Quelques mois plus tard, se posait le problème de sa succession et au terme d'un long tête-à-tête avec le Cher Frère Médard J. ROLAND, Visiteur du District Sud, il était convenu de confier la destinée de notre Ecole Technique à une Direction laïque : l'ère André PETITJEAN commençait ... ! Là se tourne une page de notre livre d'histoire.
Permettez-moi de laisser à d'autres, plus avertis que moi, le soin de l'effeuiller encore pour vous en conter la suite ...

 

Séance académique

Cher Frère Président du Pouvoir Organisateur,
Monsieur le Secrétaire Général de la Fédération Nationale de l'Enseignement
Technique Catholique,
Monsieur le Député-Bourgmestre de Ciney,
Monsieur le Sénateur,
Monsieur le Député,
Monsieur le Chanoine Kesch, représentant Monsieur le Vicaire Général et
Monsieur le Vicaire Episcopal,
Monsieur le Doyen de Ciney,
Mesdames,
Messieurs,


A l'occasion du vingt-cinquième anniversaire de la création de son Ecole Technique, la communauté éducative de l'Institut Saint-Joseph est heureuse de vous accueillir dans ses installations du Parc BOSERET, en cet après-midi du 30 novembre 1984. Elle vous remercie d'avoir répondu aussi nombreux à son invitation et espère passer ensemble une paire d'heures agréables, dans un enrichissement mutuel, par une meilleure connaissance de la vie d'une école technique et professionnelle.

Si la vie de l'Ecole Technique commence le 1er septembre 1959, une tradition bien ancienne a précédé cet événement.
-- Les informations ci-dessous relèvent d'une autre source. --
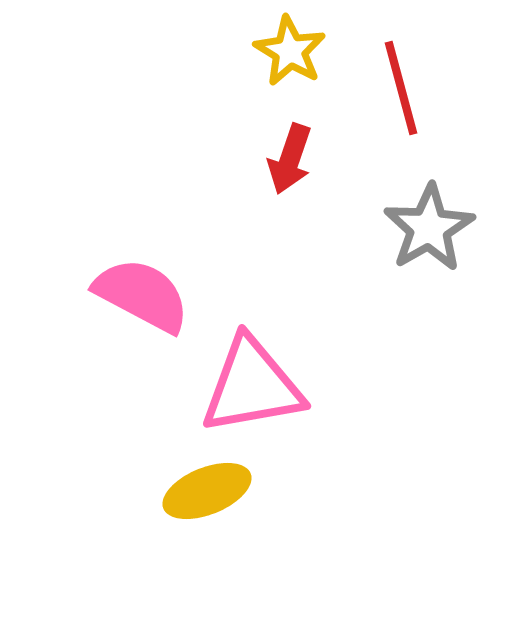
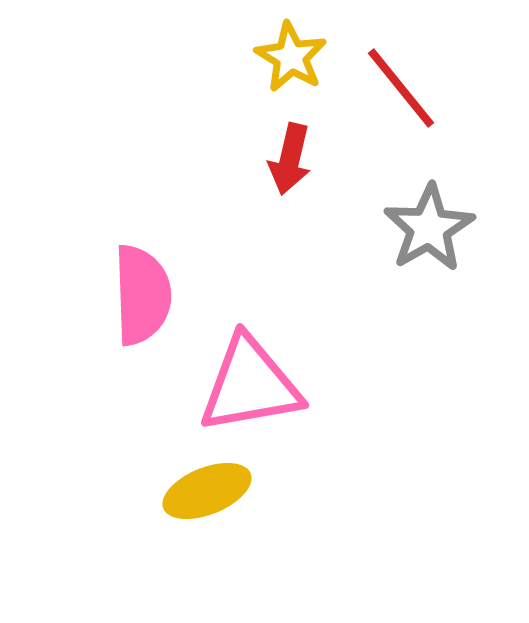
yellow star: moved 1 px right, 6 px down
red line: rotated 24 degrees counterclockwise
red arrow: rotated 6 degrees counterclockwise
pink semicircle: rotated 60 degrees clockwise
pink triangle: moved 2 px left, 1 px up
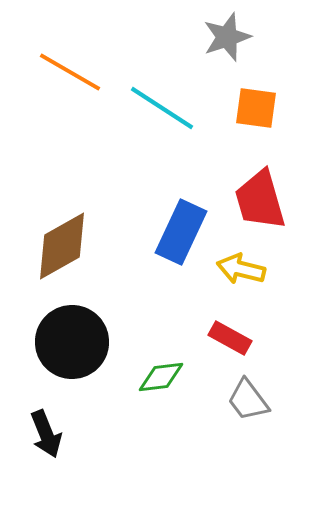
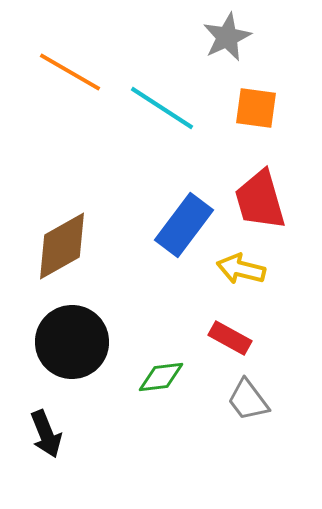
gray star: rotated 6 degrees counterclockwise
blue rectangle: moved 3 px right, 7 px up; rotated 12 degrees clockwise
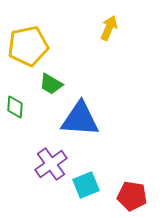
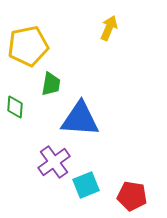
green trapezoid: rotated 110 degrees counterclockwise
purple cross: moved 3 px right, 2 px up
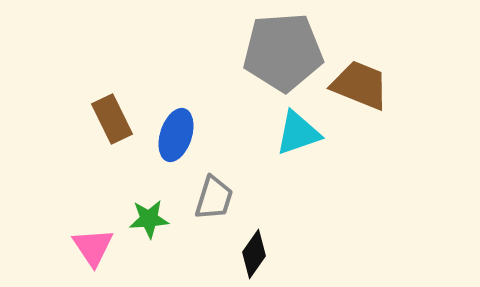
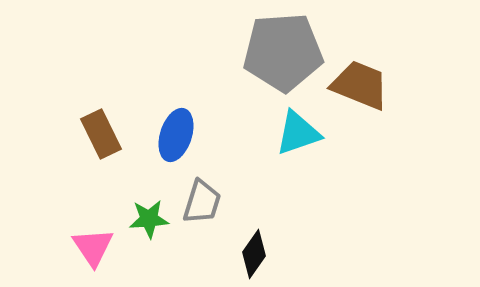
brown rectangle: moved 11 px left, 15 px down
gray trapezoid: moved 12 px left, 4 px down
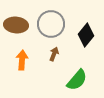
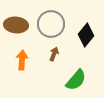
green semicircle: moved 1 px left
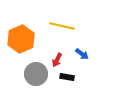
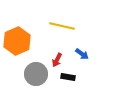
orange hexagon: moved 4 px left, 2 px down
black rectangle: moved 1 px right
En effet, c'est dès 1844, c'est-à-dire il y a cent quarante années, que des Frères des Ecoles Chrétiennes fondent à Ciney leur première communauté. Ils s'y voient confier la charge de l'enseignement communal. Leur école est alors située à l'angle de la rue Saint-Pierre et de la rue de l'Hospice. A cette époque, l'instruction n'est pas encore obligatoire, mais elle comporte deux classes de septante à quatre-vingts garçons chacune. En 1856, elle s'implante à la rue Courtejoie et devient école libre; elle se développe et en 1881, ouvre une première année d'école moyenne. C'est le début de l'enseignement secondaire, qui, pendant longtemps, comportera quatre années d'études. A la fin de la guerre 1914-1918, elle compte trois cent cinquante élèves et acquiert plus d'espace.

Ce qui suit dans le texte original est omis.